Identifying Fentanyl: What Does Fentanyl Look, Taste, and Smell Like?

Identifying Fentanyl What Does Fentanyl Look, Taste, and Smell Like

Fentanyl is a synthetic opioid that is available by prescription to treat severe pain. While fentanyl has medicinal uses, the version of it that is circling the street is different. Referred to as “illicitly-manufactured fentanyl” (IMF), street fentanyl is not regulated for safety, which is why it leads to thousands of overdose deaths each year.

According to the National Institute on Drug Abuse (NIDA), there were 70,601 overdose deaths in 2021 caused by synthetic opioids like fentanyl.[1]
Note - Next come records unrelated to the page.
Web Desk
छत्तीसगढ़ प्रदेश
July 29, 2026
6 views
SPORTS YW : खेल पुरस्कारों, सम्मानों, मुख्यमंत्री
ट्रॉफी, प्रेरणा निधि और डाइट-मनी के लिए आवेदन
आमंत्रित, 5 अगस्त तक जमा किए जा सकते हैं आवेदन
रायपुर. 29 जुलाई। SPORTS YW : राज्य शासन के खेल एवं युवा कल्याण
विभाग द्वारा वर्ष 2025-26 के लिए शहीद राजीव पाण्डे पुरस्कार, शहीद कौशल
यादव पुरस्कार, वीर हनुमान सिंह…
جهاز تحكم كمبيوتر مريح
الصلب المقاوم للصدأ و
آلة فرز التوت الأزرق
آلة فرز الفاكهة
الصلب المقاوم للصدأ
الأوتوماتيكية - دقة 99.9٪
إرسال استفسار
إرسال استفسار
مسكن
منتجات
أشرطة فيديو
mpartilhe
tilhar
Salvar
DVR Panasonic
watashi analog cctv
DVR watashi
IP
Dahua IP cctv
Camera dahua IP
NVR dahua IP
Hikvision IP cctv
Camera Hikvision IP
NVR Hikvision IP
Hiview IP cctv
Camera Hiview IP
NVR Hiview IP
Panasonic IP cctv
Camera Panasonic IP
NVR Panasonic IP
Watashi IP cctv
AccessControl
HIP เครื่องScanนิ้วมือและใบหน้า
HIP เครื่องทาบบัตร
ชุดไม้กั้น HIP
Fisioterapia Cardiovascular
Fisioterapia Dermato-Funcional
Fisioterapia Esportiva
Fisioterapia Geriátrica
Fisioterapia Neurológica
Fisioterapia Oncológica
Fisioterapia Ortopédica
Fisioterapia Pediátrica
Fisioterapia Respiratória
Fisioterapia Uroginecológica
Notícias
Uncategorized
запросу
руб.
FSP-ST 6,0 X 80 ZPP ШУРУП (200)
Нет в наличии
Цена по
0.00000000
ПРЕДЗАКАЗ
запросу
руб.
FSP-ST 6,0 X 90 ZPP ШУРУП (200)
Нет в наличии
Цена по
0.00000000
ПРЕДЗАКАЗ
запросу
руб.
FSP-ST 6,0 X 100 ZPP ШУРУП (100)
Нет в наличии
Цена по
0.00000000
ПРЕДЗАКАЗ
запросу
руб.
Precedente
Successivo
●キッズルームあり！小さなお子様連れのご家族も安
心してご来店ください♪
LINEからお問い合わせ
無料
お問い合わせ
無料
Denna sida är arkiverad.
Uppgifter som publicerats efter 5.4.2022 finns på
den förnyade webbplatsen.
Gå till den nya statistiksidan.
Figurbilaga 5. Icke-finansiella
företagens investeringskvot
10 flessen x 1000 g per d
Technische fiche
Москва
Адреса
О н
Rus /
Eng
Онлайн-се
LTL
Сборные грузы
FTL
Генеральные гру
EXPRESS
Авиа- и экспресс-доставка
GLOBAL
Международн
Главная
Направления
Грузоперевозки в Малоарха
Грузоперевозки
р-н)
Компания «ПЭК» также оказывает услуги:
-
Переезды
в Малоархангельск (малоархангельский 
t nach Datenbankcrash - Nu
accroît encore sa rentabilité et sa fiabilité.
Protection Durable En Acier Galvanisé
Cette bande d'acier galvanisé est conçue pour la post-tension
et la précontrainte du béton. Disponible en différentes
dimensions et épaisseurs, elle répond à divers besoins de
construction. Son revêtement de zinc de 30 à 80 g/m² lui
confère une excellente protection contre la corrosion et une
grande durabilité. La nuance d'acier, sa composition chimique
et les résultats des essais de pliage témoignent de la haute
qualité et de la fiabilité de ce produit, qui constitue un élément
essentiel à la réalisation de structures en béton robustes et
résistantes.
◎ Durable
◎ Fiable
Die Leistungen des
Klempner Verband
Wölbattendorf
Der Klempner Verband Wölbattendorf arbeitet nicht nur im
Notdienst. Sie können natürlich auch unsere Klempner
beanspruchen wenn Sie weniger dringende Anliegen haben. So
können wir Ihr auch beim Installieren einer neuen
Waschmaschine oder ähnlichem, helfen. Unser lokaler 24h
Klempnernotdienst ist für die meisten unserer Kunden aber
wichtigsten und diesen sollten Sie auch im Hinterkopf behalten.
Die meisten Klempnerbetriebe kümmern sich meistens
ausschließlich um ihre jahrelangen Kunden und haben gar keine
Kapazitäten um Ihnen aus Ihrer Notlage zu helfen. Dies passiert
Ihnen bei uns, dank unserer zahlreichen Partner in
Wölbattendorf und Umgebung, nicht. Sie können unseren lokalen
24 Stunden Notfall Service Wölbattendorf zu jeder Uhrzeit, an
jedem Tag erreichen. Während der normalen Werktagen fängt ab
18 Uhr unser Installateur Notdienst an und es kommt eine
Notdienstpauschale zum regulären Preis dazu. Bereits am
Unfortunately, many drugs on the street (including various pills and powdered drugs like cocaine) contain lethal amounts of fentanyl. This might be due to drug dealers attempting to stretch out their product by using an adulterant or cross-contamination. Either way, it makes any kind of drug abuse even more dangerous than usual.

Fentanyl is usually a powder that ranges from white to light brown and is tasteless and odorless. As a result, it can be impossible to tell if your drugs are laced with fentanyl unless you use testing strips.

How to Identify Fentanyl By Look, Taste, and Smell

Fentanyl is up to 100 times more potent than morphine, which makes it incredibly dangerous to abuse. One single dose of illicitly manufactured fentanyl can lead to a life-threatening overdose.

What Does Fentanyl Look Like?

Fentanyl usually comes in powder form. The powder can range from white to light brown, making it extremely difficult to tell if it’s been mixed in with another powder.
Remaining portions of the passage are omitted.